From the segregating SNPs in the biparental mapping population for which Pearson’s correlation coefficient could be computed with marker bins (r² > 0.5), most SNPs were assigned to the correct (same) chromosome, but a small number was assigned to a different chromosome. The percentage of SNPs going to a homoeologous chromosome (3.2%) after filtering on r² was like what has been found in another study (5%) for the same population, which assigned SNPs to subgenomes based on the consensus chromosome and position of the marker bin [16]. One major difference was that this study used an older reference genome (Camarosa v1) while in our study a reference genome of better quality (FaRR1) has been used [7, 8]. Although these percentages could not be directly compared due to the different filtering methods, SNPs that belong to other homoeologous chromosomes were prevalent in both studies, and most likely due to similarities in DNA sequence between subgenomes. An improved reference genome might improve this issue in case of misassemblies, deletions, and missing parts of the assembly. The use of pangenomes could further mitigate these issues because there is more diversity in the pangenome than a single reference genome which means that chances are higher that the correct subgenome (of any reference genome in the pangenome) is more similar to the read than homoeologous subgenomes. However, a pangenome alone will never completely solve these issues because it is still limited to the reference genomes represented in the pangenome. An alternative could be longer reads (> 150 bp) which are more likely to align uniquely in a single subgenome.

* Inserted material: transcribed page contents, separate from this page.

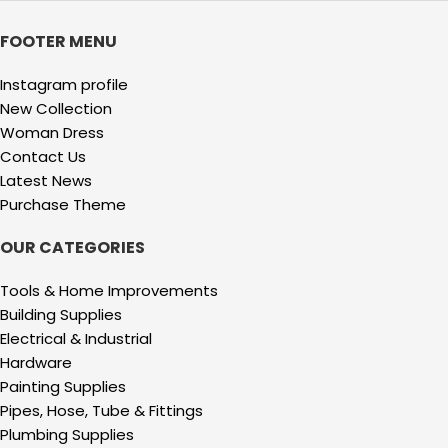
FOOTER MENU
Instagram profile
New Collection
Woman Dress
Contact Us
Latest News
Purchase Theme
OUR CATEGORIES
Tools & Home Improvements
Building Supplies
Electrical & Industrial
Hardware
Painting Supplies
Pipes, Hose, Tube & Fittings
Plumbing Supplies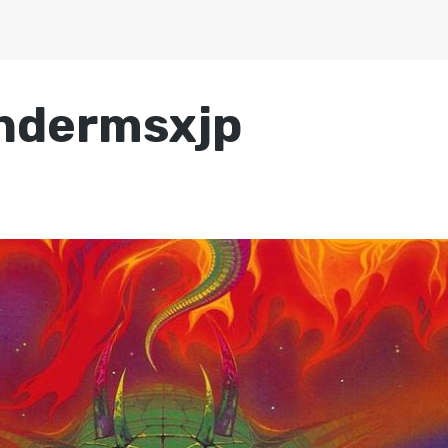
ndermsxjp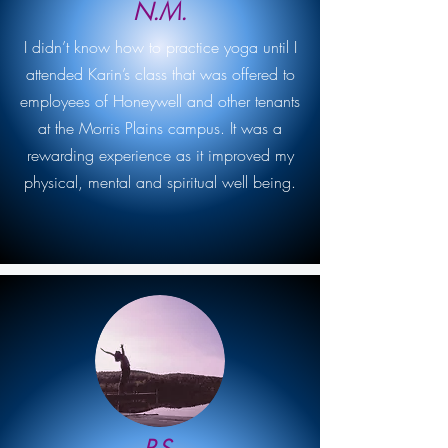
N.M.
I didn’t know how to practice yoga until I
attended Karin’s class that was offered to
employees of Honeywell and other tenants
at the Morris Plains campus. It was a
rewarding experience as it improved my
physical, mental and spiritual well being.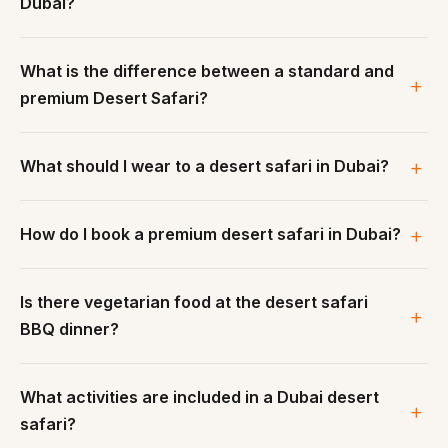
Dubai?
What is the difference between a standard and
premium Desert Safari?
What should I wear to a desert safari in Dubai?
How do I book a premium desert safari in Dubai?
Is there vegetarian food at the desert safari
BBQ dinner?
What activities are included in a Dubai desert
safari?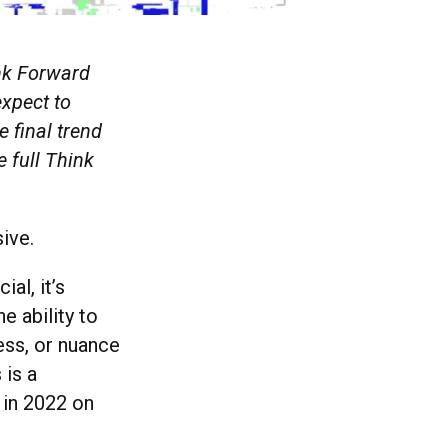
ink Forward
expect to
 final trend
e full Think
ive.
al, it’s
e ability to
ess, or nuance
 is a
n in 2022 on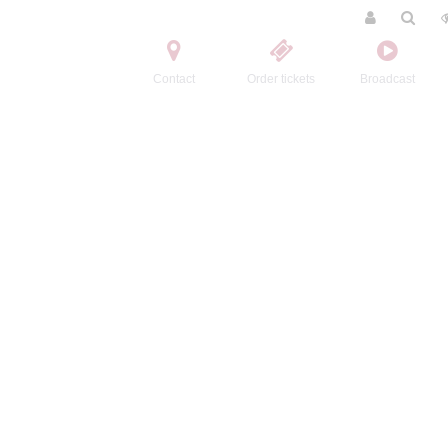
Contact
Order tickets
Broadcast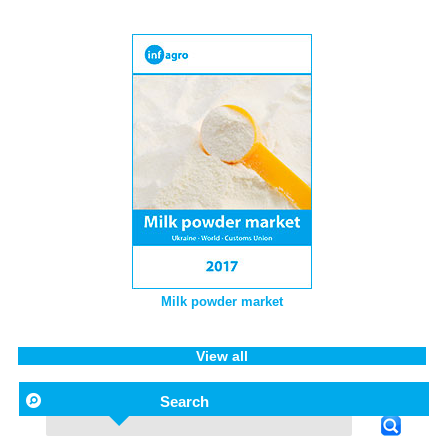
Milk powder market
View all
Search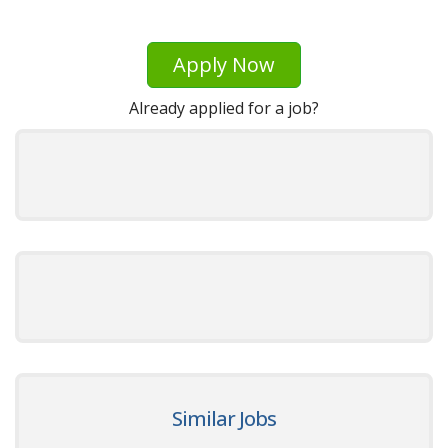
Apply Now
Already applied for a job?
Similar Jobs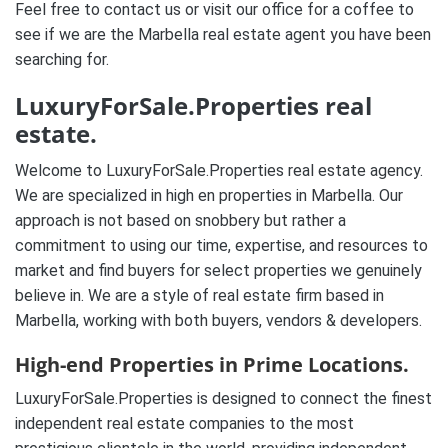
Feel free to contact us or visit our office for a coffee to
see if we are the Marbella real estate agent you have been
searching for.
LuxuryForSale.Properties real
estate.
Welcome to LuxuryForSale.Properties real estate agency.
We are specialized in high en properties in Marbella. Our
approach is not based on snobbery but rather a
commitment to using our time, expertise, and resources to
market and find buyers for select properties we genuinely
believe in. We are a style of real estate firm based in
Marbella, working with both buyers, vendors & developers.
High-end Properties in Prime Locations.
LuxuryForSale.Properties is designed to connect the finest
independent real estate companies to the most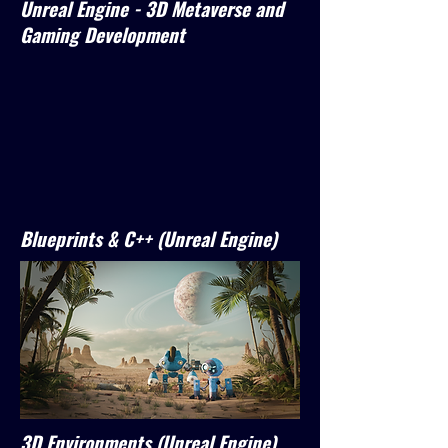
Unreal Engine - 3D Metaverse and
Gaming Development
Blueprints & C++ (Unreal Engine)
3D Environments (Unreal Engine)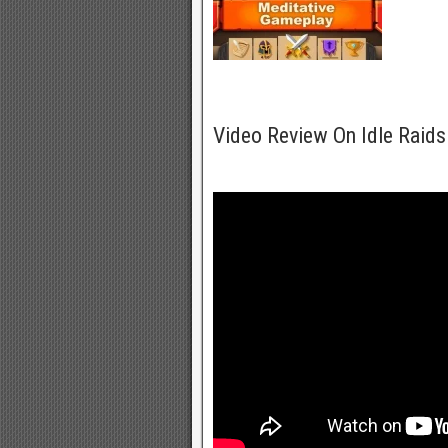
Video Review On Idle Raids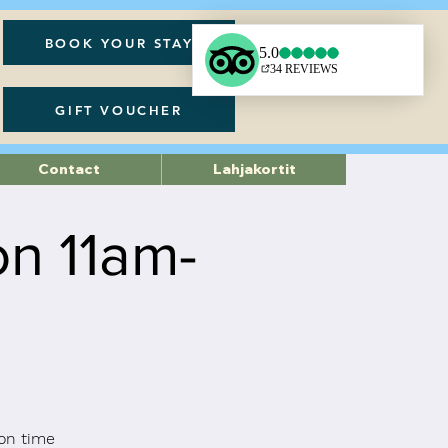
BOOK YOUR STAY
GIFT VOUCHER
Contact
Lahjakortit
on 11am-
on time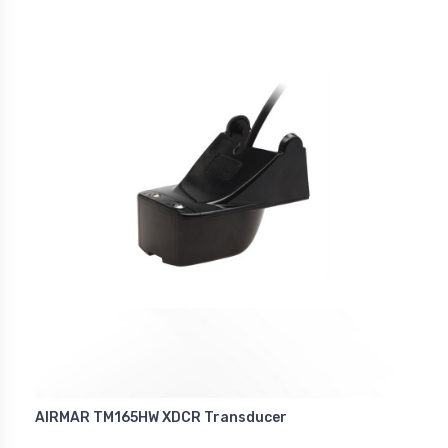
AIRMAR TM165HW XDCR Transducer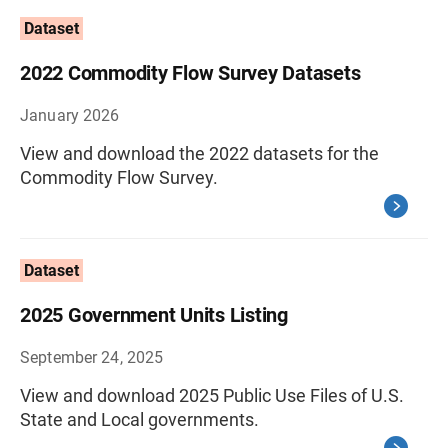
Dataset
2022 Commodity Flow Survey Datasets
January 2026
View and download the 2022 datasets for the
Commodity Flow Survey.
Dataset
2025 Government Units Listing
September 24, 2025
View and download 2025 Public Use Files of U.S.
State and Local governments.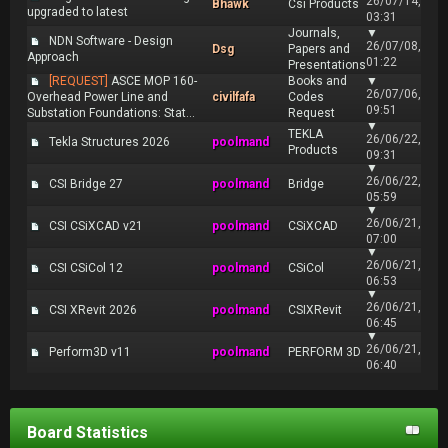
26/07/14,
Bhawk
Csi Products
upgraded to latest
03:31
Journals,
▼
NDN Software - Design
26/07/08,
Dsg
Papers and
Approach
01:22
Presentations
[REQUEST]
ASCE MOP 160-
Books and
▼
26/07/06,
Overhead Power Line and
civilfafa
Codes
09:51
Substation Foundations: Stat...
Request
▼
TEKLA
26/06/22,
Tekla Structures 2026
poolmand
Products
09:31
▼
26/06/22,
CSI Bridge 27
poolmand
Bridge
05:59
▼
26/06/21,
CSI CSiXCAD v21
poolmand
CSiXCAD
07:00
▼
26/06/21,
CSI CSiCol 12
poolmand
CSiCol
06:53
▼
26/06/21,
CSI XRevit 2026
poolmand
CSIXRevit
06:45
▼
26/06/21,
Perform3D v11
poolmand
PERFORM 3D
06:40
Board Statistics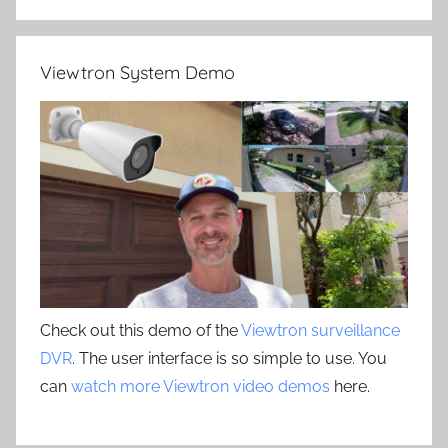
Viewtron System Demo
Check out this demo of the
Viewtron surveillance
DVR
. The user interface is so simple to use. You
can
watch more Viewtron video demos
here.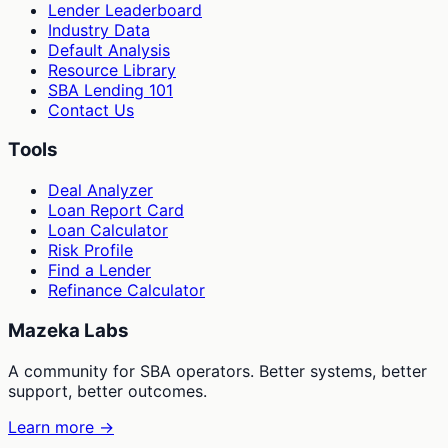
Lender Leaderboard
Industry Data
Default Analysis
Resource Library
SBA Lending 101
Contact Us
Tools
Deal Analyzer
Loan Report Card
Loan Calculator
Risk Profile
Find a Lender
Refinance Calculator
Mazeka Labs
A community for SBA operators. Better systems, better
support, better outcomes.
Learn more →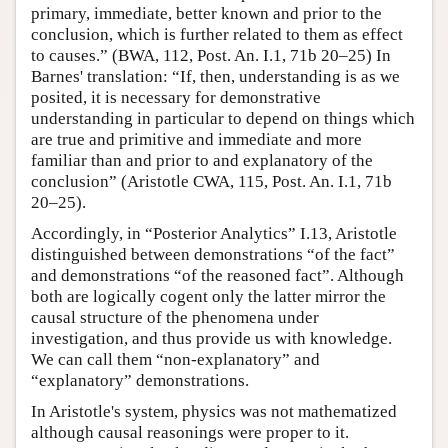
primary, immediate, better known and prior to the
conclusion, which is further related to them as effect
to causes.” (BWA, 112, Post. An. I.1, 71b 20–25) In
Barnes' translation: “If, then, understanding is as we
posited, it is necessary for demonstrative
understanding in particular to depend on things which
are true and primitive and immediate and more
familiar than and prior to and explanatory of the
conclusion” (Aristotle CWA, 115, Post. An. I.1, 71b
20–25).
Accordingly, in “Posterior Analytics” I.13, Aristotle
distinguished between demonstrations “of the fact”
and demonstrations “of the reasoned fact”. Although
both are logically cogent only the latter mirror the
causal structure of the phenomena under
investigation, and thus provide us with knowledge.
We can call them “non-explanatory” and
“explanatory” demonstrations.
In Aristotle's system, physics was not mathematized
although causal reasonings were proper to it.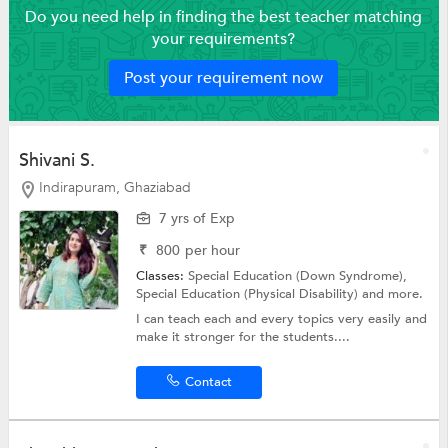
Do you need help in finding the best teacher matching
your requirements?
Post your requirement now
Shivani S.
Indirapuram, Ghaziabad
7 yrs of Exp
₹
800
per hour
Classes:
Special Education (Down Syndrome),
Special Education (Physical Disability)
and more.
I can teach each and every topics very easily and
make it stronger for the students....
Contact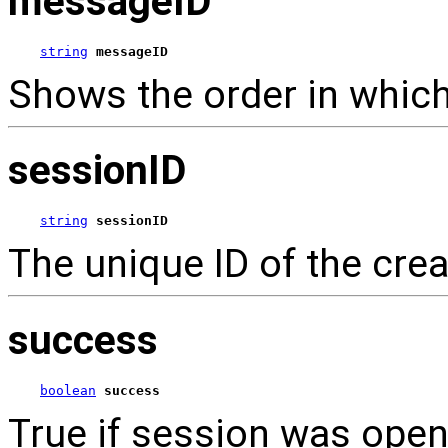
messageID
string
messageID
Shows the order in which
sessionID
string
sessionID
The unique ID of the cre
success
boolean
success
True if session was open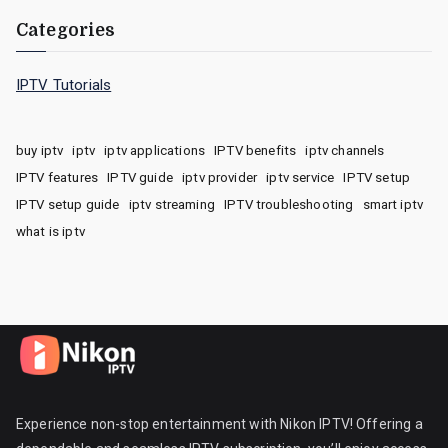
Categories
IPTV Tutorials
buy iptv
iptv
iptv applications
IPTV benefits
iptv channels
IPTV features
IPTV guide
iptv provider
iptv service
IPTV setup
IPTV setup guide
iptv streaming
IPTV troubleshooting
smart iptv
what is iptv
Experience non-stop entertainment with Nikon IPTV! Offering a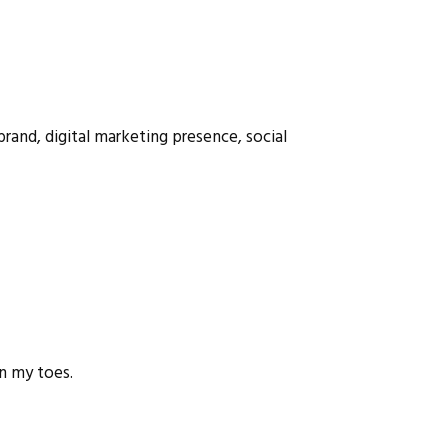
brand, digital marketing presence, social
on my toes.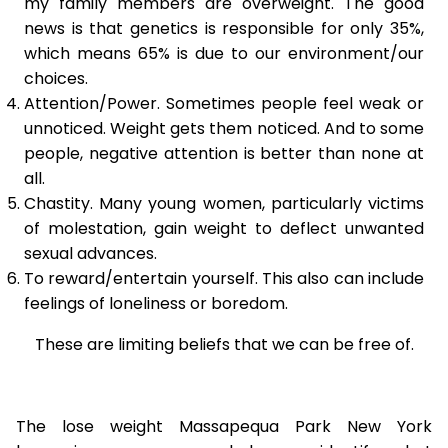
my family members are overweight. The good
news is that genetics is responsible for only 35%,
which means 65% is due to our environment/our
choices.
Attention/Power. Sometimes people feel weak or
unnoticed. Weight gets them noticed. And to some
people, negative attention is better than none at
all.
Chastity. Many young women, particularly victims
of molestation, gain weight to deflect unwanted
sexual advances.
To reward/entertain yourself. This also can include
feelings of loneliness or boredom.
These are limiting beliefs that we can be free of.
The lose weight Massapequa Park New York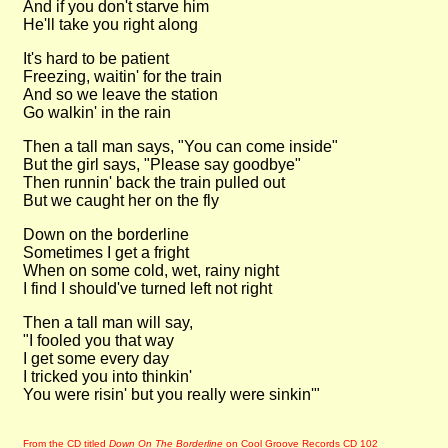
And if you don't starve him
He'll take you right along
It's hard to be patient
Freezing, waitin' for the train
And so we leave the station
Go walkin' in the rain
Then a tall man says, "You can come inside"
But the girl says, "Please say goodbye"
Then runnin' back the train pulled out
But we caught her on the fly
Down on the borderline
Sometimes I get a fright
When on some cold, wet, rainy night
I find I should've turned left not right
Then a tall man will say,
"I fooled you that way
I get some every day
I tricked you into thinkin'
You were risin' but you really were sinkin'"
From the CD titled
Down On The Borderline
on Cool Groove Records CD 102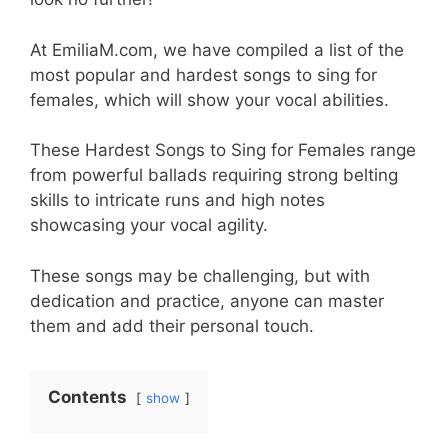
At EmiliaM.com, we have compiled a list of the
most popular and hardest songs to sing for
females, which will show your vocal abilities.
These Hardest Songs to Sing for Females range
from powerful ballads requiring strong belting
skills to intricate runs and high notes
showcasing your vocal agility.
These songs may be challenging, but with
dedication and practice, anyone can master
them and add their personal touch.
Contents
show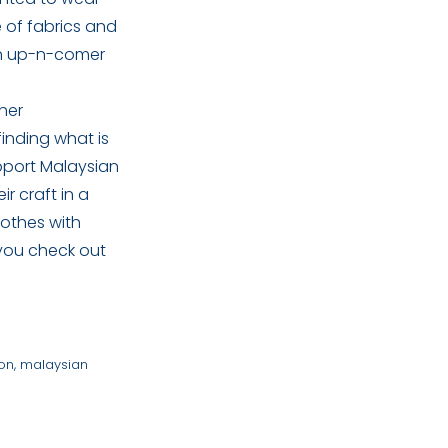
e of fabrics and
 an up-n-comer
her
finding what is
upport Malaysian
r craft in a
lothes with
 you check out
ion
,
malaysian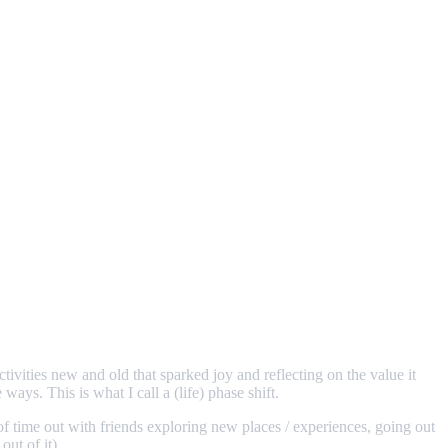
tivities new and old that sparked joy and reflecting on the value it
ways. This is what I call a (life) phase shift.
of time out with friends exploring new places / experiences, going out
out of it).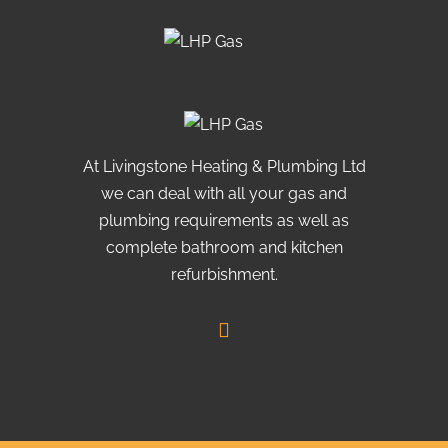
At Livingstone Heating & Plumbing Ltd
we can deal with all your gas and
plumbing requirements as well as
complete bathroom and kitchen
refurbishment.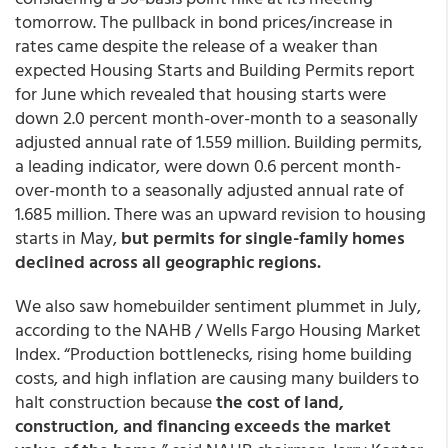
tomorrow. The pullback in bond prices/increase in
rates came despite the release of a weaker than
expected Housing Starts and Building Permits report
for June which revealed that housing starts were
down 2.0 percent month-over-month to a seasonally
adjusted annual rate of 1.559 million. Building permits,
a leading indicator, were down 0.6 percent month-
over-month to a seasonally adjusted annual rate of
1.685 million. There was an upward revision to housing
starts in May,
but permits for single-family homes
declined across all geographic regions.
We also saw homebuilder sentiment plummet in July,
according to the NAHB / Wells Fargo Housing Market
Index. “Production bottlenecks, rising home building
costs, and high inflation are causing many builders to
halt construction because
the cost of land,
construction, and financing exceeds the market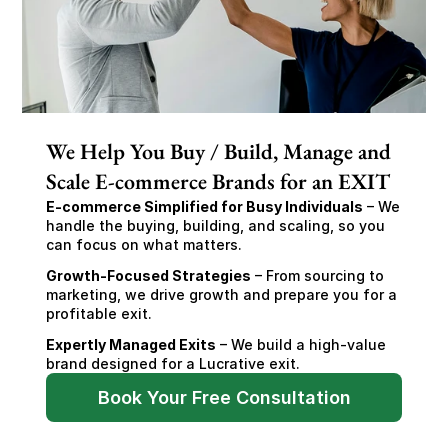
We Help You Buy / Build, Manage and
Scale E-commerce Brands for an EXIT
E-commerce Simplified for Busy Individuals
 – We 
handle the buying, building, and scaling, so you 
can focus on what matters.
Growth-Focused Strategies
 – From sourcing to 
marketing, we drive growth and prepare you for a 
profitable exit.
Expertly Managed Exits
 – We build a high-value 
brand designed for a Lucrative exit.
Book Your Free Consultation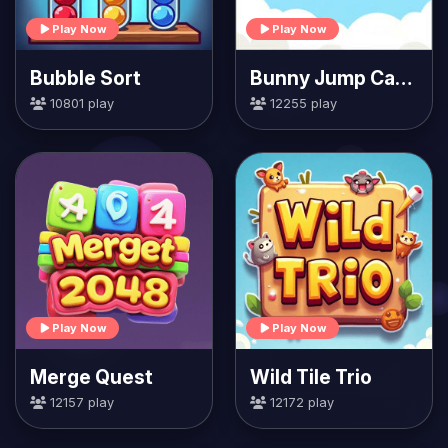
Play Now
Play Now
Bubble Sort
Bunny Jump Carrots
10801 play
12255 play
Play Now
Play Now
Merge Quest
Wild Tile Trio
12157 play
12172 play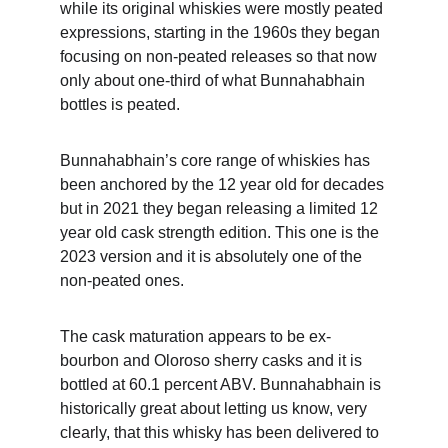
while its original whiskies were mostly peated 
expressions, starting in the 1960s they began 
focusing on non-peated releases so that now 
only about one-third of what Bunnahabhain 
bottles is peated.
Bunnahabhain’s core range of whiskies has 
been anchored by the 12 year old for decades 
but in 2021 they began releasing a limited 12 
year old cask strength edition. This one is the 
2023 version and it is absolutely one of the 
non-peated ones. 
The cask maturation appears to be ex-
bourbon and Oloroso sherry casks and it is 
bottled at 60.1 percent ABV. Bunnahabhain is 
historically great about letting us know, very 
clearly, that this whisky has been delivered to 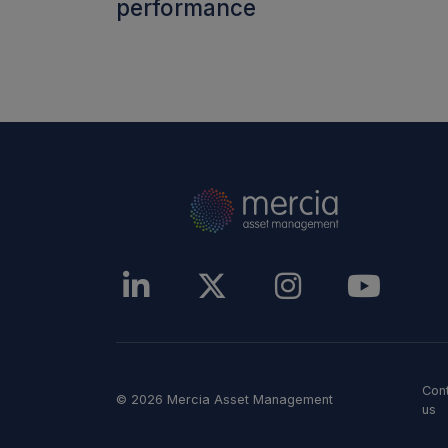
performance
Con
© 2026 Mercia Asset Management
us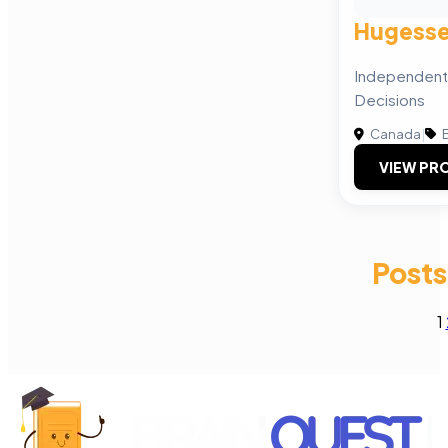
Hugesse
Independent 
Decisions
Canada
|
B
VIEW PRO
Posts
1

The above analysis only considers SNPs that have an r² > 0.5, so those that are wrongly assigned are mainly erroneous SNPs that are of type 2 (homoeologous SNPs). Most SNPs of type 3 (erroneous SNPs due to reads originating from several chromosomes) would have been excluded already in the filtering step. These type 3 SNPs fall in the category “Not Predicted” (Table 2), i.e., the SNPs for which either no Pearson’s correlation coefficient could be computed (due to too little variation) or the SNPs that are filtered out by r² > 0.5. There are more SNPs in this “Not Predicted” category than the type 2 SNPs. The “Not Predicted” category reaches 18.6% of the total number of SNPs if r² filtering (> 0.5) is applied. However, this category does not only consist of type 3 variants because also sequencing errors will dedicate SNPs to this category, especially because of errors in a relatively small mapping population. Therefore, the real percentage of type 3 variants will be lower than 18.6%. Nonetheless, this is a large proportion of the total number of SNPs, larger than the type 2 erroneous variants (4.5%). This emphasizes the importance of adequate filtering methods in allo-octopoid strawberry even more.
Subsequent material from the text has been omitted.